They’re independent. And they let you know it.
They’re hormonal. Angry. And much, much smarter than you will ever be (or so they say).
And yet … there’s something to being parent to a 10-year-old that’s hard to pin down. There’s magic in this uncertain year, magic we parents in the trenches of 10 would be wise to recognize.
- They’re funny. No, really. Knock knock jokes no longer knock them on their butt. Suddenly the jokes they spout off have an honest-to-goodness “haha” factor.
- They’re sarcastic. This goes hand-in-hand with being funny, but it brings you to a whole new level of wit.
- They’re useful. Not only does the dishwasher get cleaned out a whole lot faster when they don’t have to call you every fifth second to “grab the sharp knife I’m not allowed to touch” or “put that bowl on the shelf I’m too short to reach,” but you get whatever it is you’re doing done in record time when you’re not being interrupted very fifth second.
- They’re rational. OK. Not always. In fact, look tween behavior up in the dictionary, and synonyms include “often absurd,” “frequently unreasonable” and so on. One does not have an existential life crisis over a hairbrush when one is completely balanced. But something about hitting double digits opens up the still developing portion of the brain that allows us all to make sense of the world’s nonsense. Pearls of wisdom begin to flow. Listen for them. Write them down.
- They’re cuddly. Sure, they’re letting go of hands and refusing kisses in public. But in private, the 10-year-old is still small enough for a good old-fashioned couch cuddle. Grab them and don’t let them go.

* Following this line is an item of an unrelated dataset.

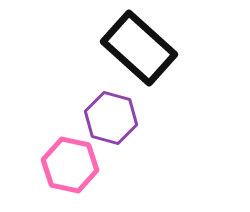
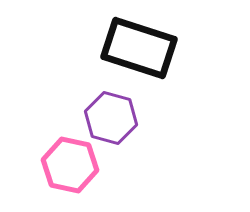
black rectangle: rotated 24 degrees counterclockwise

- They’re amazed. They’re getting more jaded with every passing day, but there’s still magic that will take their breath away.
- They’re questioning. They may assure you that they know more than you, but they’re also unafraid to betray the gaps in their knowledge by asking you to fill them in on what they don’t know. Sure, it’s a bit hypocritical, but don’t tell them. it’s a beautiful thing to see their minds at work.
- They sleep. In their own beds. Enough said.
- They like their own space. Seeing that closed bedroom door is bittersweet, yes, but it’s nice to have a little “me” time again.
- They’re yours. College is still seven to eight years away. You still have them … and you need to hold on tight.